If people were expecting some sort of rabid American display of affection, why are you even surprised it did not happen?
Despite love on both sides there is a yawning chasm in their relationship that simply screams: well meaning parents who just could not cope with these two gifted boys.
Now if the Holmes parents had been every bit as intelligent as Mycroft and Sherlock – it might explain their deduction skills but it would not explain their emotional dysfunction, which is a centre piece of this show. It is vitally important that the Holmes Parents were ordinary people or the entire scenario just doesn’t fit.

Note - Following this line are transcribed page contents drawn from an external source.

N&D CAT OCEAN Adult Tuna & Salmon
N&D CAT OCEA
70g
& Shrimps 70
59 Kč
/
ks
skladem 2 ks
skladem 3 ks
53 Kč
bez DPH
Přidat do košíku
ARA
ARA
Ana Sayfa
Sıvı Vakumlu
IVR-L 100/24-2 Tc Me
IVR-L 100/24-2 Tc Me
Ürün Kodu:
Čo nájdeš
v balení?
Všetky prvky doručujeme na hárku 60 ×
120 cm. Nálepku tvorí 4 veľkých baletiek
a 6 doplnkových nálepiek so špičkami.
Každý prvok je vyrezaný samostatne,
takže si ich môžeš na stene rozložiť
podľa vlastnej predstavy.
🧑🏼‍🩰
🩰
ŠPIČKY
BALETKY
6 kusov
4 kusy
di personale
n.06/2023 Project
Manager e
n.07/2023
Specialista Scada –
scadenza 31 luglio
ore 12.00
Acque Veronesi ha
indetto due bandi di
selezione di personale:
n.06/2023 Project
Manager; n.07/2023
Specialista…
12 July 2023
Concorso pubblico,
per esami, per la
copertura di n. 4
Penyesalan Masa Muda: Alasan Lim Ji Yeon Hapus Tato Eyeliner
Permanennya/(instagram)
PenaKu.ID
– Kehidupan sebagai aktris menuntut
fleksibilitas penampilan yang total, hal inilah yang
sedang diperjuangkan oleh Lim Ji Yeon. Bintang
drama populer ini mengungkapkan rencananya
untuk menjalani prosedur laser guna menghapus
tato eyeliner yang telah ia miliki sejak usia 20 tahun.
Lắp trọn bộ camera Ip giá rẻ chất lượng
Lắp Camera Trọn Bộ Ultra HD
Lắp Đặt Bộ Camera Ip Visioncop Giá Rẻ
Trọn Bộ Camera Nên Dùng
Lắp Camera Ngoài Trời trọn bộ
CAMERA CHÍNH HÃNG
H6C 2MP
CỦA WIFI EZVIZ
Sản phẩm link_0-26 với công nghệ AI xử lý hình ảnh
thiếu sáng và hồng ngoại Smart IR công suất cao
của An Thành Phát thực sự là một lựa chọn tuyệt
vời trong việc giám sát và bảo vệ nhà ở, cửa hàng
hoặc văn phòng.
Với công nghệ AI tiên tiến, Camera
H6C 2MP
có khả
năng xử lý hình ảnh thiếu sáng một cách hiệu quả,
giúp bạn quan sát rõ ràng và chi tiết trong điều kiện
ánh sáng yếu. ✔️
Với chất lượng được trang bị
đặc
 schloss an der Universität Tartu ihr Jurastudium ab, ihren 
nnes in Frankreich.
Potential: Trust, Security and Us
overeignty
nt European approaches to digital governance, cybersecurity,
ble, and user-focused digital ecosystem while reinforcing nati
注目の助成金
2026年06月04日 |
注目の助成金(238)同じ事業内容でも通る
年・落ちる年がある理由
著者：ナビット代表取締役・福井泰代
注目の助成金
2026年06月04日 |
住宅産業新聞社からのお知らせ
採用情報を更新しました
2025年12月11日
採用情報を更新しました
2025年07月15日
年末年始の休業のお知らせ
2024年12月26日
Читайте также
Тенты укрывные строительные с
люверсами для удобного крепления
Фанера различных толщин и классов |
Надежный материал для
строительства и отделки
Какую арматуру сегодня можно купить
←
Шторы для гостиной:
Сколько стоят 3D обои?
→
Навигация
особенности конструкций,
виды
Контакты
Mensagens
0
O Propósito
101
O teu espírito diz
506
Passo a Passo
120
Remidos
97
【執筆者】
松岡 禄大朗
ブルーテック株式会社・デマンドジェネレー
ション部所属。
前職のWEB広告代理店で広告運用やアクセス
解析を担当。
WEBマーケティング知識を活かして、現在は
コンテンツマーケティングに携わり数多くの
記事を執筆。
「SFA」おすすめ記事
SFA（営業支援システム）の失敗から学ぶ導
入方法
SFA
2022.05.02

Diving Into The Goldfish Bowl
My theory for why Sherlock and Mycroft were isolated during their childhood has nothing to due with their parents being utterly eccentric underneath all that sensible clothing.
Mr and Mrs Holmes would never have purposefully isolated their children during such a critical time period in their lives. I have pointed out before that there is nowhere in Britain that is so remote that there are no educational services available and the Holmes Brothers had no chance to meet other children.
It is more probable that one of the parents had to work abroad in either developing countries without adequate educational services, or dangerous political hot-spots. The most likely profession is a post in the diplomatic service, a close second is probably oil/gas company employee.
It is very interesting that the parents did not want to split up the family despite the risks of moving them to certain countries. It shows that no matter how little they understood their exceptional sons, the Holmes parents never wanted to leave them.
Unfortunately Mycroft and Sherlock became incredibly isolated. They probably spent their life living behind the high walls of international enclaves, not able to socialise with native children. They really did only just have themselves, so how would Sherlock know he wasn’t stupid? He really had Mycroft as a benchmark.